Information given |
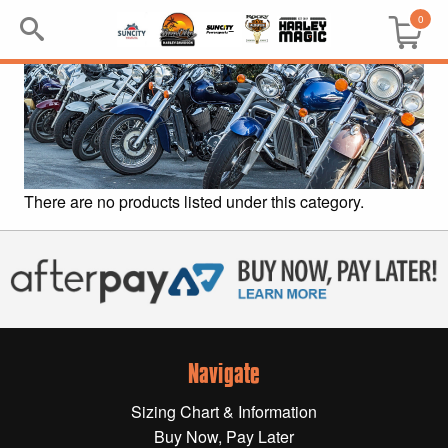
0
Search
Keyword:
BRP
There are no products listed under this category.
All BRP
Can-Am
Sea-Doo
Navigate
GIFT PACKS
Sizing Chart & Information
All Gift Packs
Buy Now, Pay Later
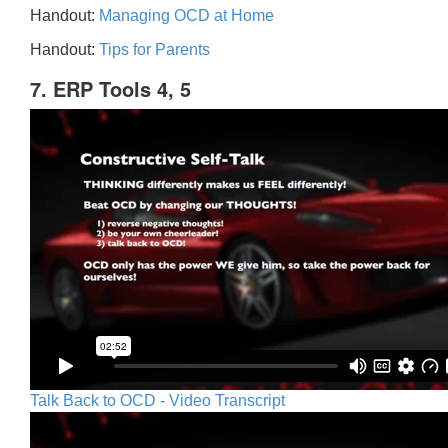
Handout:
Managing OCD at Home
Handout:
Tips for Parents
7. ERP Tools 4, 5
Talk Back to OCD - Video Transcript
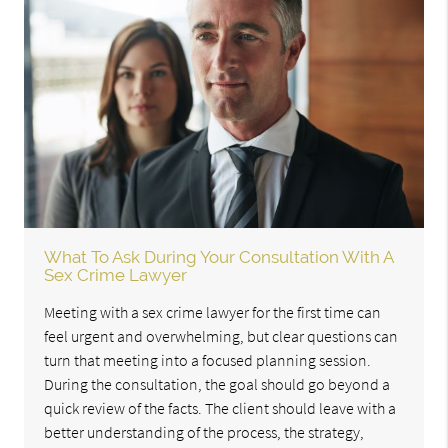
What To Ask During Your Consultation With A
Sex Crime Lawyer
Meeting with a sex crime lawyer for the first time can
feel urgent and overwhelming, but clear questions can
turn that meeting into a focused planning session.
During the consultation, the goal should go beyond a
quick review of the facts. The client should leave with a
better understanding of the process, the strategy,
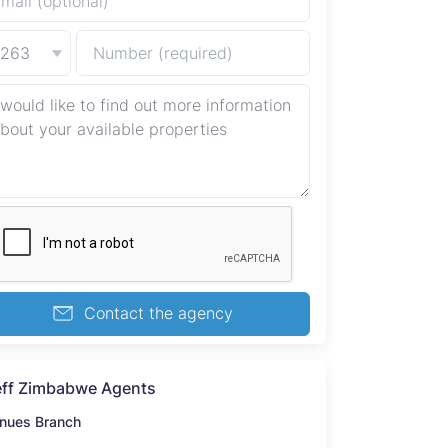
+263
Contact the agency
ff Zimbabwe Agents
nues Branch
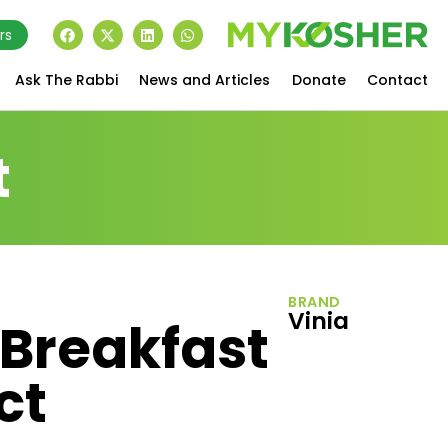
rs
Ask The Rabbi
News and Articles
Donate
Contact
t
BRAND
Vinia
 Breakfast
ct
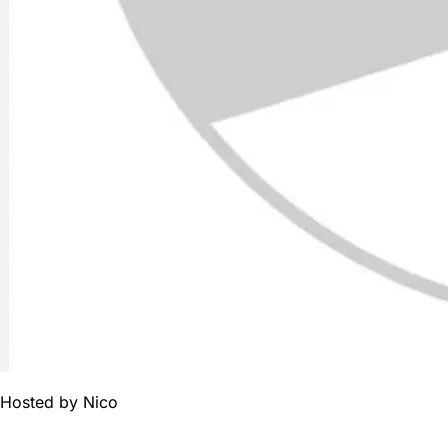
Hosted by
Nico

Task instructions | Retype the material in full, exactly as written, and exclude the pictures.

Written solution |
0
Search
Keyword:
BRP
There are no products listed under this category.
All BRP
Can-Am
Sea-Doo
Navigate
GIFT PACKS
Sizing Chart & Information
All Gift Packs
Buy Now, Pay Later
Handout:
Managing OCD at Home
Handout:
Tips for Parents
7. ERP Tools 4, 5
Talk Back to OCD - Video Transcript
What To Ask During Your Consultation With A
Sex Crime Lawyer
Meeting with a sex crime lawyer for the first time can
feel urgent and overwhelming, but clear questions can
turn that meeting into a focused planning session.
During the consultation, the goal should go beyond a
quick review of the facts. The client should leave with a
better understanding of the process, the strategy,
+263
Contact the agency
ff Zimbabwe Agents
nues Branch
rs
Ask The Rabbi
News and Articles
Donate
Contact
t
BRAND
Vinia
 Breakfast
ct
Hosted by
Nico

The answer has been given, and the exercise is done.